Your response is a verbatim copy of the listing, stripped of its images.

=== Section Start ===

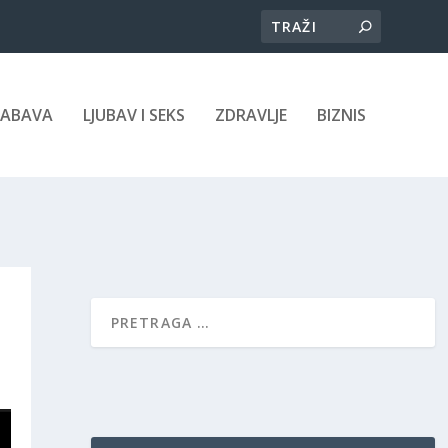
ZABAVA
LJUBAV I SEKS
ZDRAVLJE
BIZNIS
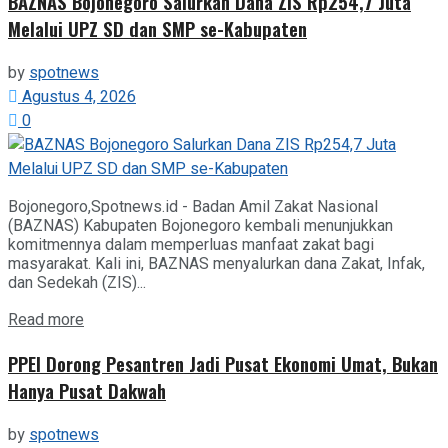
BAZNAS Bojonegoro Salurkan Dana ZIS Rp254,7 Juta
Melalui UPZ SD dan SMP se-Kabupaten
by
spotnews
Agustus 4, 2026
0
Bojonegoro,Spotnews.id - Badan Amil Zakat Nasional
(BAZNAS) Kabupaten Bojonegoro kembali menunjukkan
komitmennya dalam memperluas manfaat zakat bagi
masyarakat. Kali ini, BAZNAS menyalurkan dana Zakat, Infak,
dan Sedekah (ZIS)...
Details
Read more
PPEI Dorong Pesantren Jadi Pusat Ekonomi Umat, Bukan
Hanya Pusat Dakwah
by
spotnews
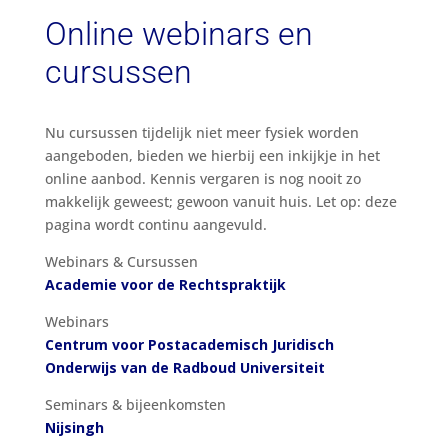
Online webinars en
cursussen
Nu cursussen tijdelijk niet meer fysiek worden
aangeboden, bieden we hierbij een inkijkje in het
online aanbod. Kennis vergaren is nog nooit zo
makkelijk geweest; gewoon vanuit huis. Let op: deze
pagina wordt continu aangevuld.
Webinars & Cursussen
Academie voor de Rechtspraktijk
Webinars
Centrum voor Postacademisch Juridisch
Onderwijs van de Radboud Universiteit
Seminars & bijeenkomsten
Nijsingh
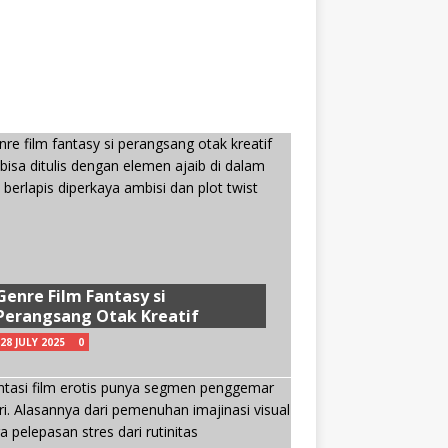
Genre Film Fantasy si
Perangsang Otak Kreatif
28 JULY 2025
0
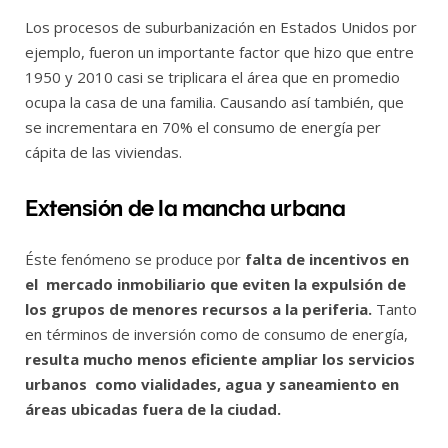
Los procesos de suburbanización en Estados Unidos por
ejemplo, fueron un importante factor que hizo que entre
1950 y 2010 casi se triplicara el área que en promedio
ocupa la casa de una familia. Causando así también, que
se incrementara en 70% el consumo de energía per
cápita de las viviendas.
Extensión de la mancha urbana
Éste fenómeno se produce por
falta de incentivos en
el mercado inmobiliario que eviten la expulsión de
los grupos de menores recursos a la periferia.
Tanto
en términos de inversión como de consumo de energía,
resulta mucho menos eficiente ampliar los servicios
urbanos como vialidades, agua y saneamiento en
áreas ubicadas fuera de la ciudad.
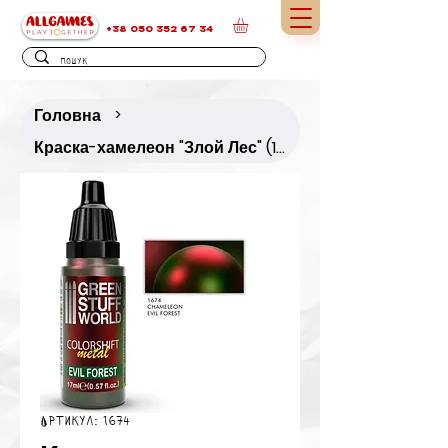
+38 050 352 67 34
Головна
>
Краска-хамелеон "Злой Лес" (17 мл)
Артикул: 1674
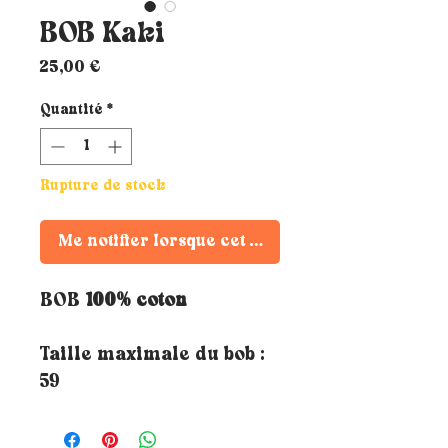
BOB Kaki
Prix
25,00 €
Quantité
*
Rupture de stock
Me notifier lorsque cet article est disponible
BOB
100% coton
Taille maximale du bob :
59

=== Section End ===

- _TASK RESPONSE_:
ZABAVA
LJUBAV I SEKS
ZDRAVLJE
BIZNIS
BAZNAS Bojonegoro Salurkan Dana ZIS Rp254,7 Juta
Melalui UPZ SD dan SMP se-Kabupaten
by
spotnews
Agustus 4, 2026
0
Bojonegoro,Spotnews.id - Badan Amil Zakat Nasional
(BAZNAS) Kabupaten Bojonegoro kembali menunjukkan
komitmennya dalam memperluas manfaat zakat bagi
masyarakat. Kali ini, BAZNAS menyalurkan dana Zakat, Infak,
dan Sedekah (ZIS)...
Details
Read more
PPEI Dorong Pesantren Jadi Pusat Ekonomi Umat, Bukan
Hanya Pusat Dakwah
by
spotnews
Online webinars en
cursussen
Nu cursussen tijdelijk niet meer fysiek worden
aangeboden, bieden we hierbij een inkijkje in het
online aanbod. Kennis vergaren is nog nooit zo
makkelijk geweest; gewoon vanuit huis. Let op: deze
pagina wordt continu aangevuld.
Webinars & Cursussen
Academie voor de Rechtspraktijk
Webinars
Centrum voor Postacademisch Juridisch
Onderwijs van de Radboud Universiteit
Seminars & bijeenkomsten
Nijsingh
Genre Film Fantasy si
Perangsang Otak Kreatif
28 JULY 2025
0
Los procesos de suburbanización en Estados Unidos por
ejemplo, fueron un importante factor que hizo que entre
1950 y 2010 casi se triplicara el área que en promedio
ocupa la casa de una familia. Causando así también, que
se incrementara en 70% el consumo de energía per
cápita de las viviendas.
Extensión de la mancha urbana
Éste fenómeno se produce por
falta de incentivos en
el mercado inmobiliario que eviten la expulsión de
los grupos de menores recursos a la periferia.
Tanto
en términos de inversión como de consumo de energía,
resulta mucho menos eficiente ampliar los servicios
urbanos como vialidades, agua y saneamiento en
áreas ubicadas fuera de la ciudad.
+38 050 352 67 34
Головна
>
Краска-хамелеон "Злой Лес" (17 мл)
Артикул: 1674
BOB Kaki
Prix
25,00 €
Quantité
*
Rupture de stock
Me notifier lorsque cet article est disponible
BOB
100% coton
Taille maximale du bob :
59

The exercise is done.